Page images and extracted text
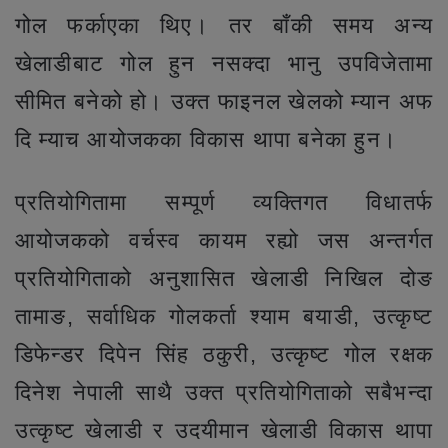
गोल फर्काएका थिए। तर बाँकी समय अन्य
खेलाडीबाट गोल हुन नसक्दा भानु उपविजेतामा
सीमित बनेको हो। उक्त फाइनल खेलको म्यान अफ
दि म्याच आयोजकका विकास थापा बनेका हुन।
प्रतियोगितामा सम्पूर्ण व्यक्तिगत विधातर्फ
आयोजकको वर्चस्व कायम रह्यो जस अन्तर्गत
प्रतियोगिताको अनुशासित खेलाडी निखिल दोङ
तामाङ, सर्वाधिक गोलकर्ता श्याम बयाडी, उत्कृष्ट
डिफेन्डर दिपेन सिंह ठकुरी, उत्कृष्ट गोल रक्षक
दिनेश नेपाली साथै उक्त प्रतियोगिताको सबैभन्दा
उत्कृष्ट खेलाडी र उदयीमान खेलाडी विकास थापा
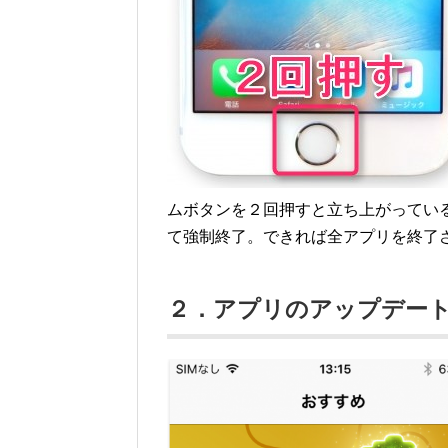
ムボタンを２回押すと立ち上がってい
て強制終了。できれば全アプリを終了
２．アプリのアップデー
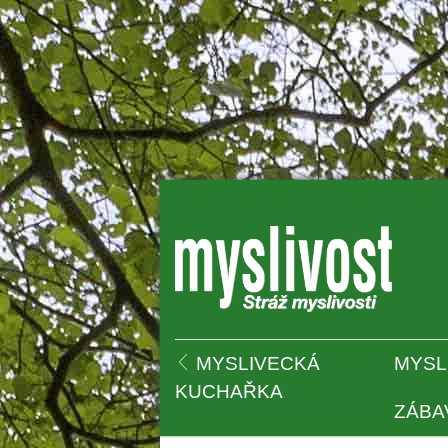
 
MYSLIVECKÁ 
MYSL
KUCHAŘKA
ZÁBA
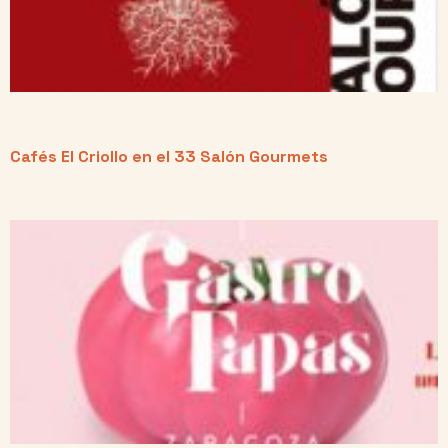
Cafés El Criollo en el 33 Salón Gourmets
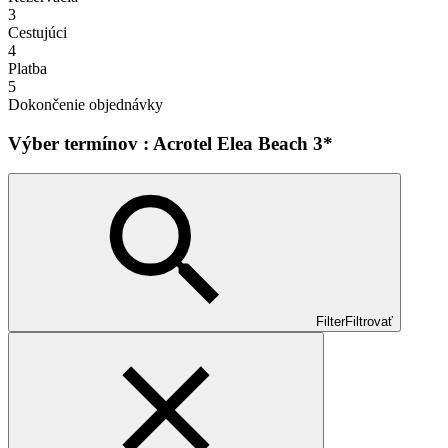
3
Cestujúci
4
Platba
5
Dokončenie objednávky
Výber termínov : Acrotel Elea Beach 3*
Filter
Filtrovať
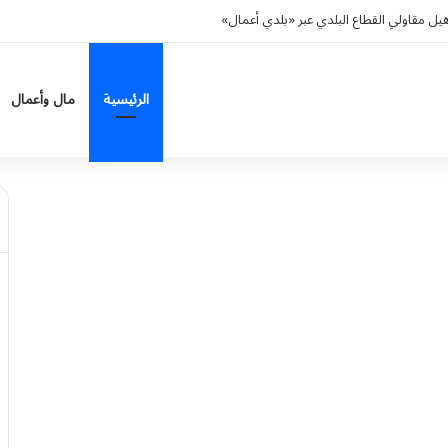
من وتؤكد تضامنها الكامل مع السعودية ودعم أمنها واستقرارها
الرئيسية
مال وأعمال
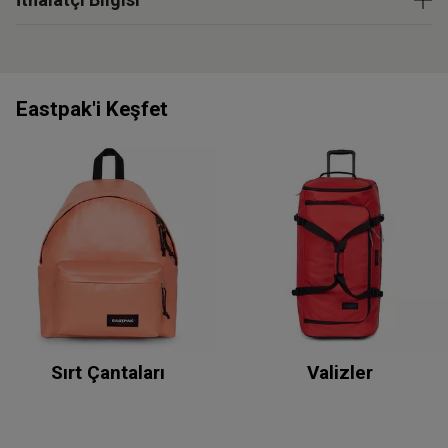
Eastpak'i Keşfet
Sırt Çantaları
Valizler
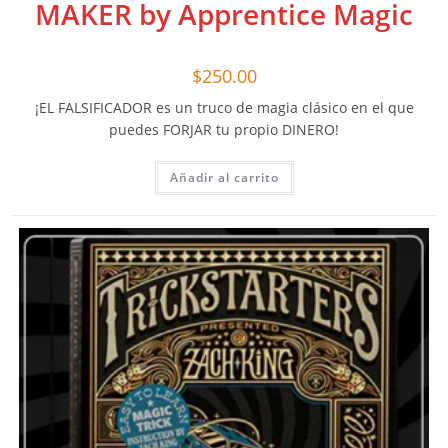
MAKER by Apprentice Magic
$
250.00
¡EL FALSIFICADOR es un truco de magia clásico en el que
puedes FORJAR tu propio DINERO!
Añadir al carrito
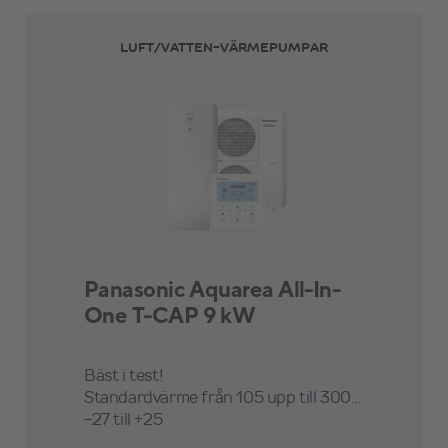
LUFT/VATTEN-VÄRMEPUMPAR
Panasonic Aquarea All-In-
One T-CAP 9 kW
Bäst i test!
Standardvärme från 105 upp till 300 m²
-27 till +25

...

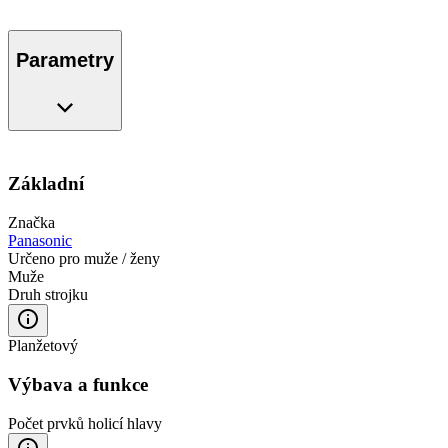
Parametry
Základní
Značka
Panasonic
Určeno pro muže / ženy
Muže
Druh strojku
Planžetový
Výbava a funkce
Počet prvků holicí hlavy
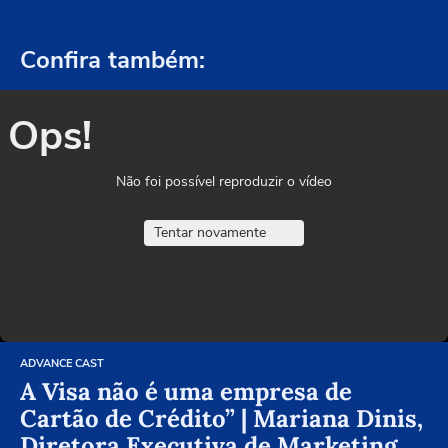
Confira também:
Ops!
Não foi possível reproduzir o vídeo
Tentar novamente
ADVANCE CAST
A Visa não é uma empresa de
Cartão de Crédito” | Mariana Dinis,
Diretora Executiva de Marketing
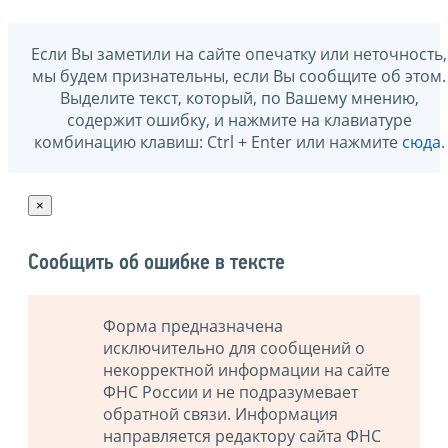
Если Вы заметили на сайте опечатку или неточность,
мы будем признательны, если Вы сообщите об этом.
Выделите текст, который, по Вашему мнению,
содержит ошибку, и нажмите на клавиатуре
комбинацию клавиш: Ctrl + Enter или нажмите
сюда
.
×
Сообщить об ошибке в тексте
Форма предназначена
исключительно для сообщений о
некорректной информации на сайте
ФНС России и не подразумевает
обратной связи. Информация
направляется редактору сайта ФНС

» Task instructions:
Throughout the data above, find each line that includes the string "нажмите"; state only how many there are.

» Task answer:
2